What technical analysis can and cannot do
Technical analysis can organise market information, identify trend and define levels where a trade idea is invalid. It cannot guarantee direction, eliminate gap risk or turn a weak strategy into a profitable one.
A practical analysis sequence
Start with the higher-time-frame trend, mark major support and resistance, study the current structure, check volume and momentum, then define entry, invalidation, target logic and position size.
Building a trading plan
A plan should state the market, time frame, setup, trigger, stop, target method, maximum rupee risk and conditions that cancel the trade. Keep records so the process can be tested.
Avoiding indicator overload
Indicators are calculations based on price or volume. Using many related indicators can create false confidence because several tools may be repeating the same information.

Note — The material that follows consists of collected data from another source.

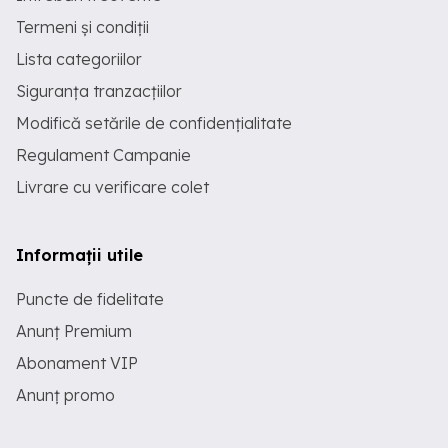
Termeni și condiții
Lista categoriilor
Siguranța tranzacțiilor
Modifică setările de confidențialitate
Regulament Campanie
Livrare cu verificare colet
Informații utile
Puncte de fidelitate
Anunț Premium
Abonament VIP
Anunț promo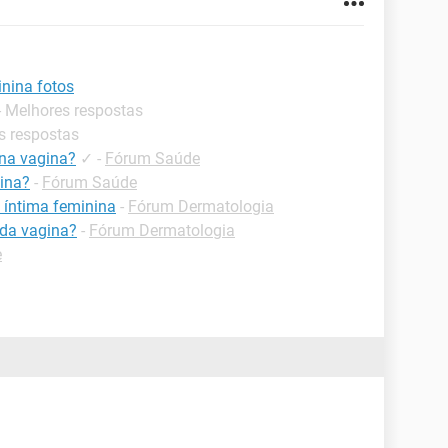
nina fotos
- Melhores respostas
s respostas
na vagina?
✓
-
Fórum Saúde
ina?
-
Fórum Saúde
 íntima feminina
-
Fórum Dermatologia
da vagina?
-
Fórum Dermatologia
e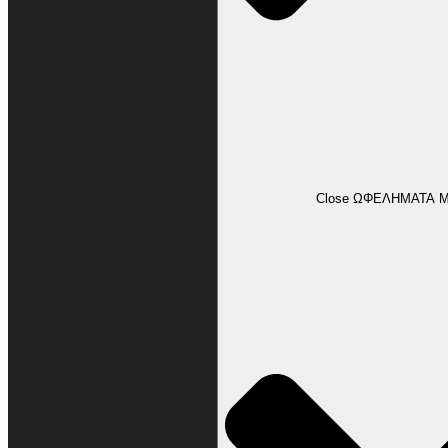
ΩΦΕΛΗΜΑΤΑ ΜΕΛΩΝ
Close ΩΦΕΛΗΜΑΤΑ 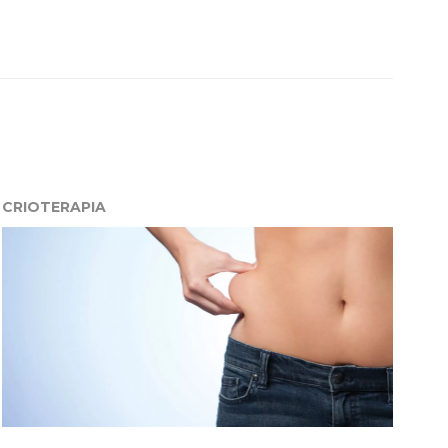
CRIOTERAPIA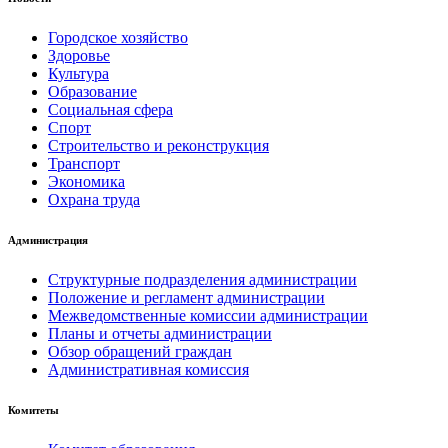
Городское хозяйство
Здоровье
Культура
Образование
Социальная сфера
Спорт
Строительство и реконструкция
Транспорт
Экономика
Охрана труда
Администрация
Структурные подразделения администрации
Положение и регламент администрации
Межведомственные комиссии администрации
Планы и отчеты администрации
Обзор обращений граждан
Административная комиссия
Комитеты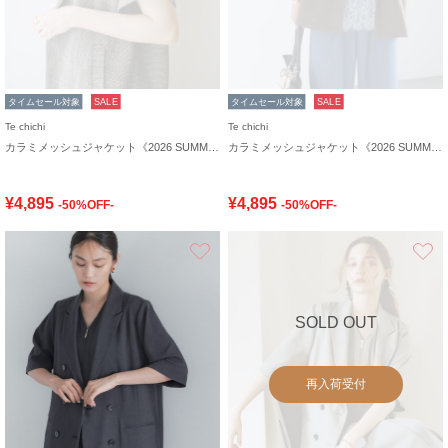
タイムセール対象
SALE
タイムセール対象
SALE
Te chichi
Te chichi
カラミメッシュジャケット《2026 SUMMER LOOK item》
カラミメッシュジャケット《2026 SUMMER LOOK item》
¥4,895
¥4,895
-50%OFF-
-50%OFF-
お気に入り
SOLD OUT
再入荷受付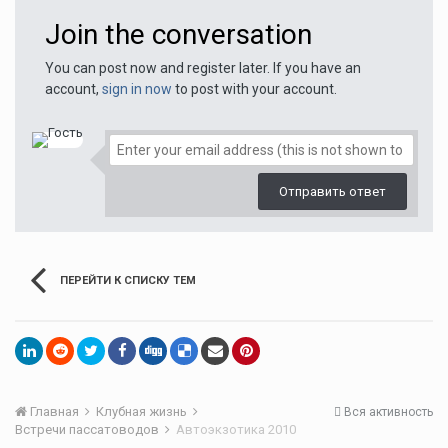
Join the conversation
You can post now and register later. If you have an
account,
sign in now
to post with your account.
Отправить ответ
ПЕРЕЙТИ К СПИСКУ ТЕМ
Главная
Клубная жизнь
Вся активность
Встречи пассатоводов
Автоэкзотика 2010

Worked Indian-market example
A swing trader sees a stock in a weekly uptrend, waits for price to pull back toward a prior breakout zone, checks that selling volume is declining, and enters only after a daily reversal. The stop is below the structure, and quantity is reduced so the planned rupee loss stays within the risk budget.
Quick reference
| Concept | What it shows | Practical meaning |
|---|---|---|
| Trend | Direction and structure | Higher highs/lows or lower highs/lows |
| Level | Where buyers or sellers reacted | Support, resistance, breakout zone |
| Momentum | Speed of movement | RSI, MACD or rate of change |
| Volume | Participation and conviction | Expansion on breakout, contraction on pullback |
| Risk | What happens if wrong | Stop, sizing and portfolio heat |
Risks and limitations
- Charts can fail during news, results or market-wide shocks.
- Backtests can be overfitted to past data.

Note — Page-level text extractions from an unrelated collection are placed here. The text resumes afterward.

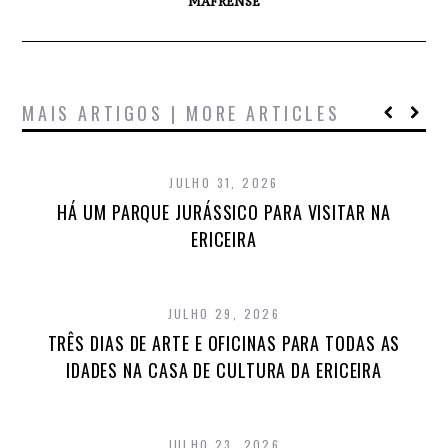
MAFRENSE
MAIS ARTIGOS | MORE ARTICLES
JULHO 31, 2026
HÁ UM PARQUE JURÁSSICO PARA VISITAR NA
ERICEIRA
JULHO 29, 2026
TRÊS DIAS DE ARTE E OFICINAS PARA TODAS AS
IDADES NA CASA DE CULTURA DA ERICEIRA
JULHO 23, 2026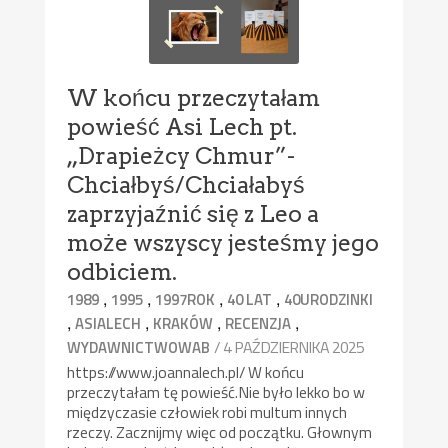
W końcu przeczytałam
powieść Asi Lech pt.
„Drapieżcy Chmur”-
Chciałbyś/Chciałabyś
zaprzyjaźnić się z Leo a
może wszyscy jesteśmy jego
odbiciem.
,
,
,
,
1989
1995
1997ROK
40 LAT
40URODZINKI
,
,
,
,
ASIALECH
KRAKÓW
RECENZJA
/ 4 PAŹDZIERNIKA 2025
WYDAWNICTWOWAB
https://www.joannalech.pl/ W końcu
przeczytałam tę powieść.Nie było lekko bo w
międzyczasie człowiek robi multum innych
rzeczy. Zacznijmy więc od początku. Głownym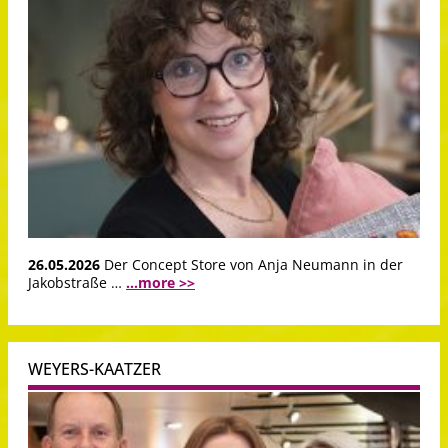
26.05.2026
Der Concept Store von Anja Neumann in der
Jakobstraße …
...more >>
WEYERS-KAATZER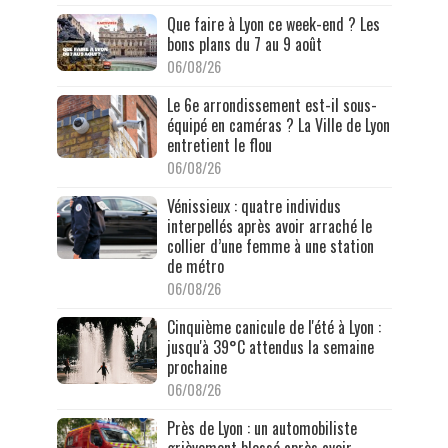
Que faire à Lyon ce week-end ? Les
bons plans du 7 au 9 août
06/08/26
Le 6e arrondissement est-il sous-
équipé en caméras ? La Ville de Lyon
entretient le flou
06/08/26
Vénissieux : quatre individus
interpellés après avoir arraché le
collier d’une femme à une station
de métro
06/08/26
Cinquième canicule de l'été à Lyon :
jusqu'à 39°C attendus la semaine
prochaine
06/08/26
Près de Lyon : un automobiliste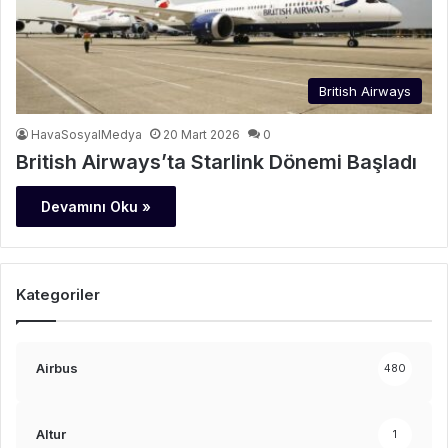
British Airways
HavaSosyalMedya
20 Mart 2026
0
British Airways’ta Starlink Dönemi Başladı
Devamını Oku »
Kategoriler
Airbus
480
Altur
1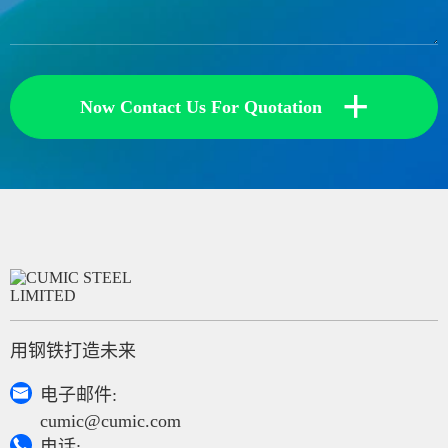
+
Now Contact Us For Quotation
用钢铁打造未来

电子邮件:
cumic@cumic.com

电话: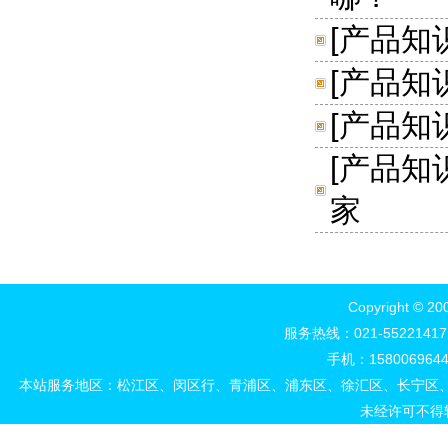
[
产品知
[
产品知
[
产品知
[
产品知
家
Copyright 
服务热线：021-552214
手机：15800696444
本站服务地区：松江区、闵区行、青浦区、浦东区、徐汇区、长宁区
未经许可不得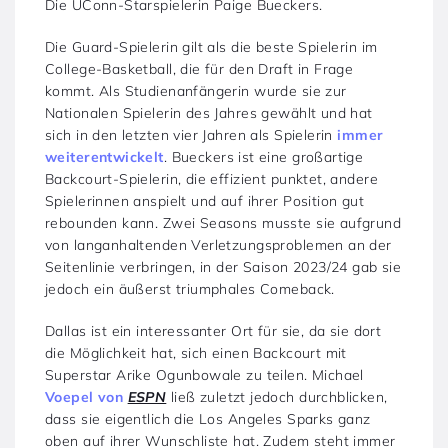
Die UConn-Starspielerin Paige Bueckers.
Die Guard-Spielerin gilt als die beste Spielerin im
College-Basketball, die für den Draft in Frage
kommt. Als Studienanfängerin wurde sie zur
Nationalen Spielerin des Jahres gewählt und hat
sich in den letzten vier Jahren als Spielerin
immer
weiterentwickelt
. Bueckers ist eine großartige
Backcourt-Spielerin, die effizient punktet, andere
Spielerinnen anspielt und auf ihrer Position gut
rebounden kann. Zwei Seasons musste sie aufgrund
von langanhaltenden Verletzungsproblemen an der
Seitenlinie verbringen, in der Saison 2023/24 gab sie
jedoch ein äußerst triumphales Comeback.
Dallas ist ein interessanter Ort für sie, da sie dort
die Möglichkeit hat, sich einen Backcourt mit
Superstar Arike Ogunbowale zu teilen. Michael
Voepel von
ESPN
ließ zuletzt jedoch durchblicken,
dass sie eigentlich die Los Angeles Sparks ganz
oben auf ihrer Wunschliste hat. Zudem steht immer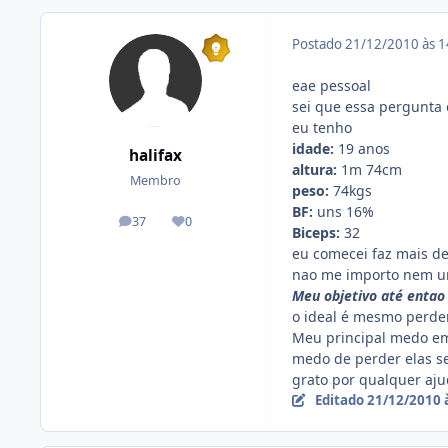
Postado
21/12/2010 às 
eae pessoal
sei que essa pergunta
eu tenho
idade:
19 anos
halifax
altura:
1m 74cm
Membro
peso:
74kgs
BF:
uns 16%
37
0
posts
Reputação
Biceps:
32
eu comecei faz mais de
nao me importo nem um
Meu objetivo até entao 
o ideal é mesmo perder
Meu principal medo em 
medo de perder elas s
grato por qualquer aju
Editado
21/12/2010 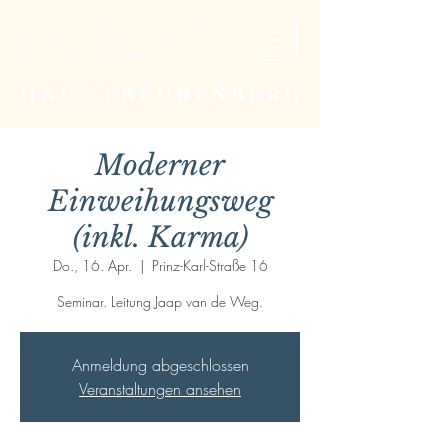
Studien- und Begegnungsstätte der
Christengemeinschaft
HAUS FREUDENBERG
Moderner
Einweihungsweg
(inkl. Karma)
Do., 16. Apr.
  |  
Prinz-Karl-Straße 16
Seminar. Leitung Jaap van de Weg.
Anmeldung abgeschlossen
Veranstaltungen ansehen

- Illiquidity and slippage can invalidate theoretical levels.
- Emotion can cause traders to ignore the original plan.
Frequently asked questions
Is technical analysis useful for investing?
It can help with market structure and entry discipline, but long-term investing should also consider business quality, valuation and financial goals.
How many indicators should I use?
Use only tools that answer different questions. One trend tool, one momentum tool and volume may be enough.
Can technical analysis guarantee profit?
No. It works with probabilities, and losses are unavoidable.
What should a beginner learn first?
Learn candlesticks, trend, support and resistance, volume, risk and journaling before complex indicators.
Sources and methodology
Technical analysis is a market-study framework, not a promise of returns. Verify exchange rules, contract specifications and risk disclosures from official sources before acting.
This page is for education and chart-reading awareness. It is not a personalised investment, trading, legal or tax recommendation. Technical setups can fail and market losses can exceed the planned amount because of gaps, leverage, liquidity and execution.